*PROVIDED ENTRIES:*
*** Block opens ***

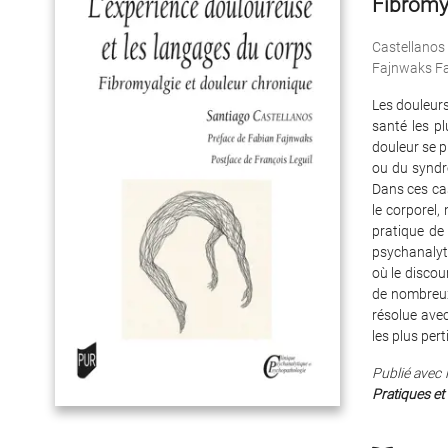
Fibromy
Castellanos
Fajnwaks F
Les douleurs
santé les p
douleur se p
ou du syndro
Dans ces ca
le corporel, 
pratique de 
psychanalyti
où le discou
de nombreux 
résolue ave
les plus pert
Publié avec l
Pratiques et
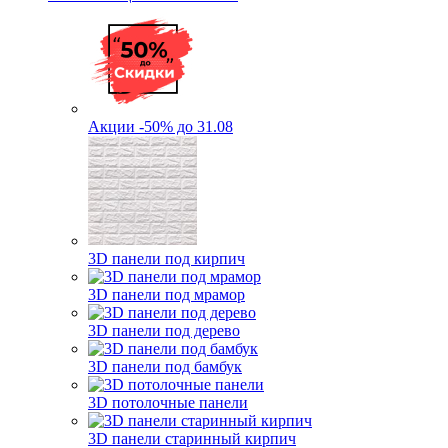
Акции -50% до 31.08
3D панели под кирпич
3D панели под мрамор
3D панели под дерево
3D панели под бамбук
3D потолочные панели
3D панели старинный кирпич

*** Block closes ***
*** Block opens ***

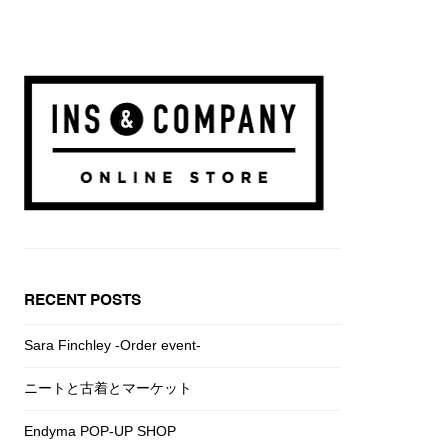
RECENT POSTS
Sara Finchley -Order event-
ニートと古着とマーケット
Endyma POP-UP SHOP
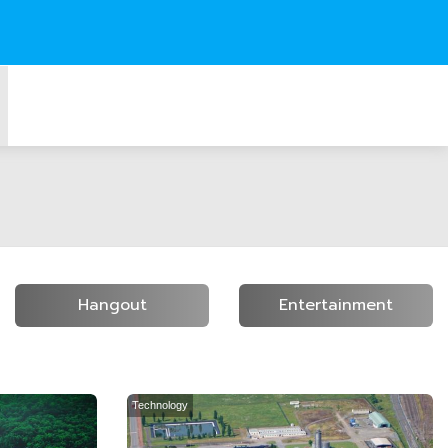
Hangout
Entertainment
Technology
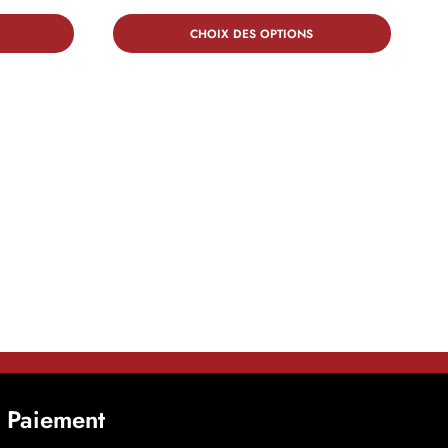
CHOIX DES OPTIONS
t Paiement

*** Block closes ***
*** Block opens ***

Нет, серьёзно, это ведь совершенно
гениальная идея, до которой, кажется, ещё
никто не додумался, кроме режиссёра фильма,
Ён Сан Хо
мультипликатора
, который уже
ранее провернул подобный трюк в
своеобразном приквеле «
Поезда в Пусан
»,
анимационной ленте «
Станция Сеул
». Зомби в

*** Block closes ***

*REQUIRED WORK:*
A single number is the expected reply: the number of lines in the listing that contain the string "кирпич".

*RESPONSE AREA:*
2